Dan Mikesell AKA DrDan says
The sauce will cook with the chicken. So, no need to precook the sauce.
Dan
Miranda says
Have you tried using a hand mixer directly in the crock pot to shred chicken? Itโs super fast but does produce a finer shred.
DrDan says
Great handy hint. I have not tried it but if it is finer shred, my wife would not be happy. When you look at any of the pictures of shredded meat on the site, it is more of a "chunky" shred which is as far as she will go.
Thanks for the note
Dan
Anne says
Thanks for another great recipe, Dr. Dan! I made this the day after you posted it, using my 2.5-quart Casserole Crock Pot.

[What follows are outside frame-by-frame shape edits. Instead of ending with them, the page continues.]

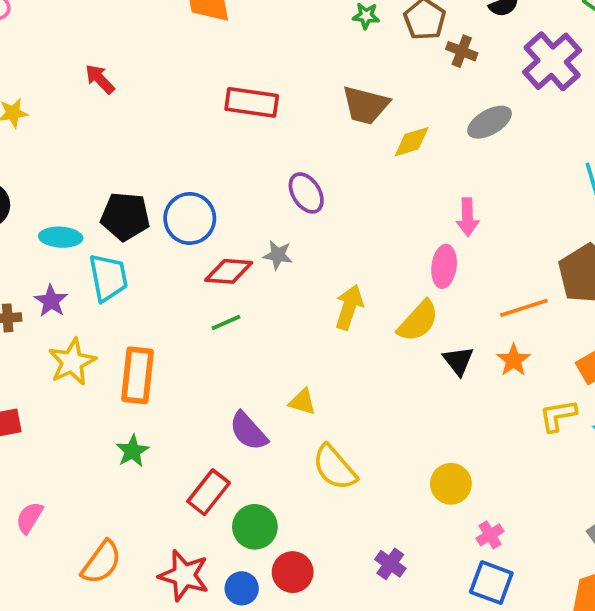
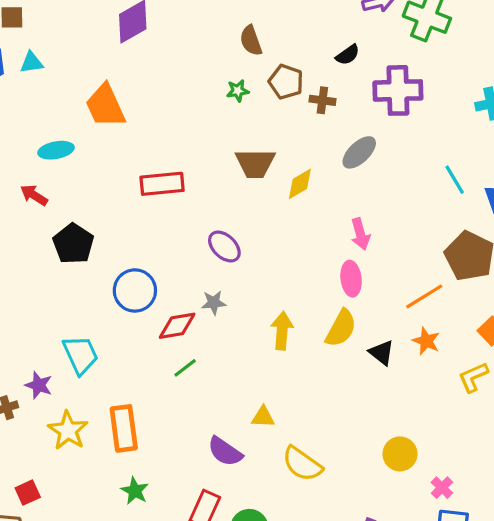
purple cross: (552, 61) -> (398, 90), turned -36
black pentagon: (125, 216) -> (73, 244), moved, turned -30
cyan ellipse: (61, 237) -> (56, 150), moved

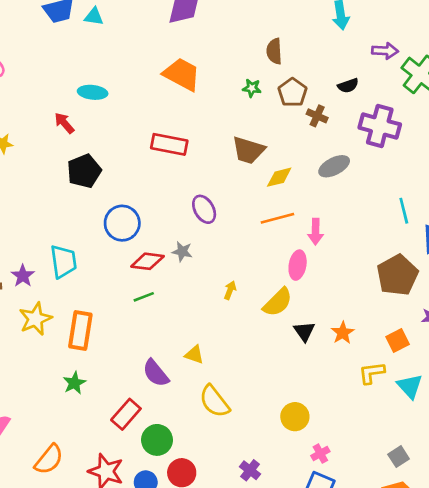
orange trapezoid: (105, 106) -> (182, 74), moved, turned 126
orange line: (424, 296) -> (277, 218), moved
yellow arrow: (282, 331) -> (230, 290), size x0.6

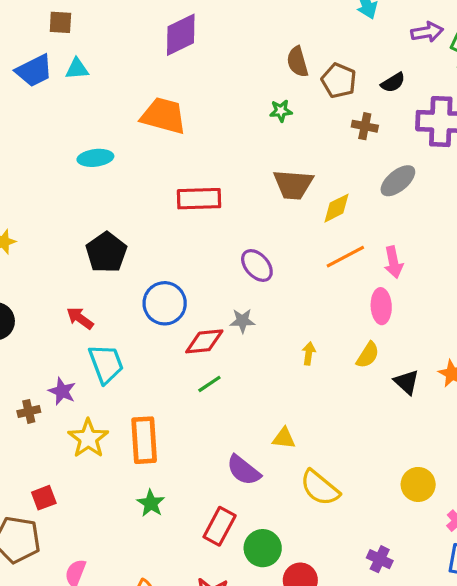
orange trapezoid: (182, 74) -> (164, 116), moved
brown pentagon: (292, 92) -> (339, 81), moved
red arrow: (64, 123) -> (80, 318), moved
yellow semicircle: (278, 302) -> (368, 355), size x0.7

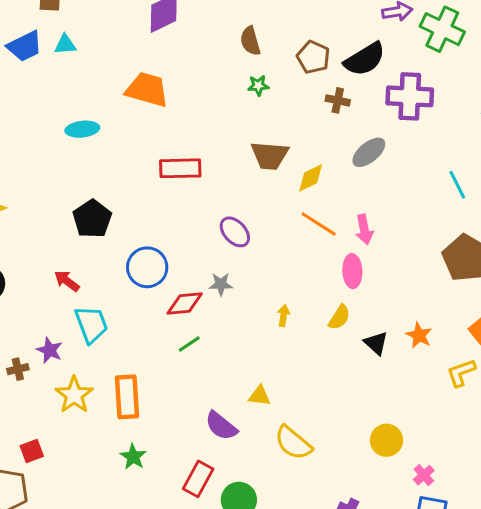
brown semicircle: (297, 62) -> (250, 41), moved
black semicircle: (393, 83) -> (365, 59), size x1.8
orange line: (345, 257) -> (319, 224), turned 60

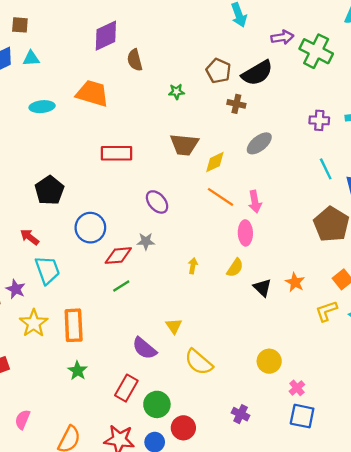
brown semicircle: (250, 41) -> (135, 60), moved
purple cross: (410, 96) -> (319, 120), moved, size x0.6
cyan ellipse: (82, 129) -> (42, 107), moved
yellow triangle: (260, 396) -> (174, 326), turned 48

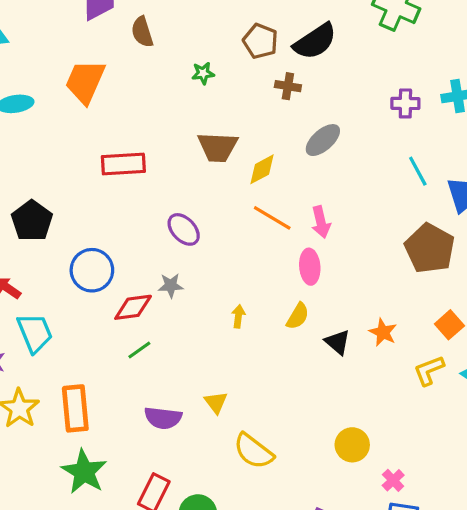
orange trapezoid: (92, 93) -> (85, 82), turned -80
purple semicircle: (144, 348) -> (163, 418), moved, turned -30
green star: (78, 371) -> (84, 472), size x1.6

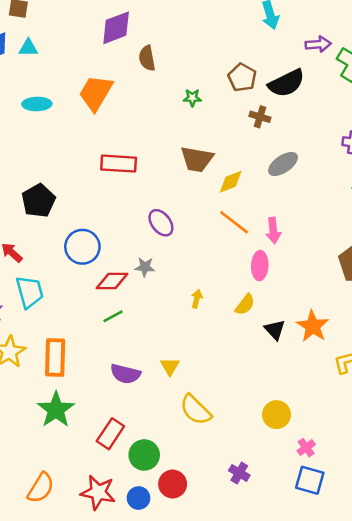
orange star: (383, 332) -> (313, 326), size x1.4

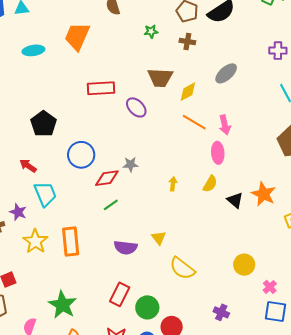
brown cross: (260, 117) -> (187, 41), moved
purple ellipse: (161, 223) -> (136, 107), moved
green star: (56, 410) -> (62, 305), moved

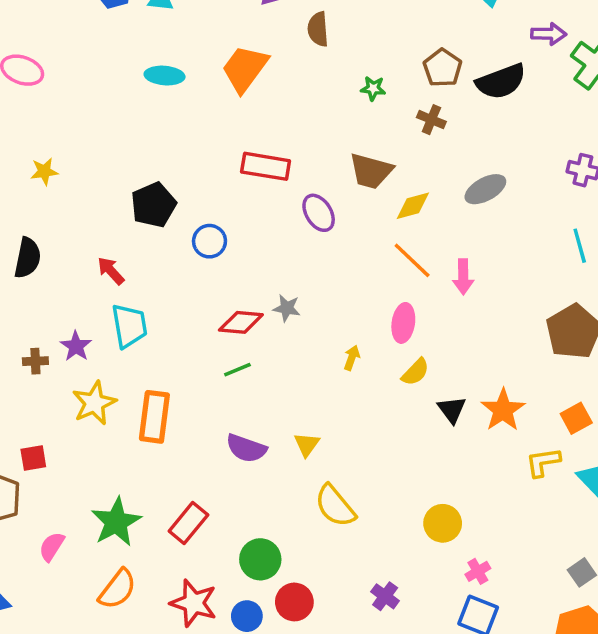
pink ellipse: (218, 153) -> (403, 323), moved
blue circle: (81, 155) -> (209, 241), moved, size x0.7
red rectangle: (120, 294) -> (188, 523), moved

We loved it. For the two of us, it yielded two dinners and one lunch. I did make a couple of minor changes based on what was in my kitchen (as cooks do), but I followed your basic recipe and couldn't have been happier with the result. This one's a keeper!
DrDan says
Hi Anne,
Sorry for the delayed reply.
This one is just supper easy. I use my 3.5 qt. most of the time anymore but a 2.5 should work most of the time.
Thanks for the note.
Dan
MartinSlult says
Hi All im rookie here. Good art! Thx! Love your stories!
Dutch67 says
Dear Doc,
First, I enjoy your site and weekly emails. Second, I'm with you on the length of time the chicken breast needs to cook. Dried out breasts are awful! Less time, better results.
Third, this recipe is similar to one my wife makes starting on the stove top and finishing in the oven. She calls it "Deconstructed" Cabbage Rolls. All the flavors of the Balkans and Central Europe are there, but it's much less laborious/fussy to execute yet tastes just as good as the official version. I expect your similar style enchiladas will be easier to make yet just as enjoyable.
Finally, keep up the good work, Dr Dan! It's a labor of love--that's obvious.
DrDan says
Sorry for the delayed response.
The overcooked chicken is just careless and 9 in 10 seem to do it. I think they all just copy. Now that cabbage roll thing sounds interesting I may look into it.
Thanks for the compliment and thanks for the note.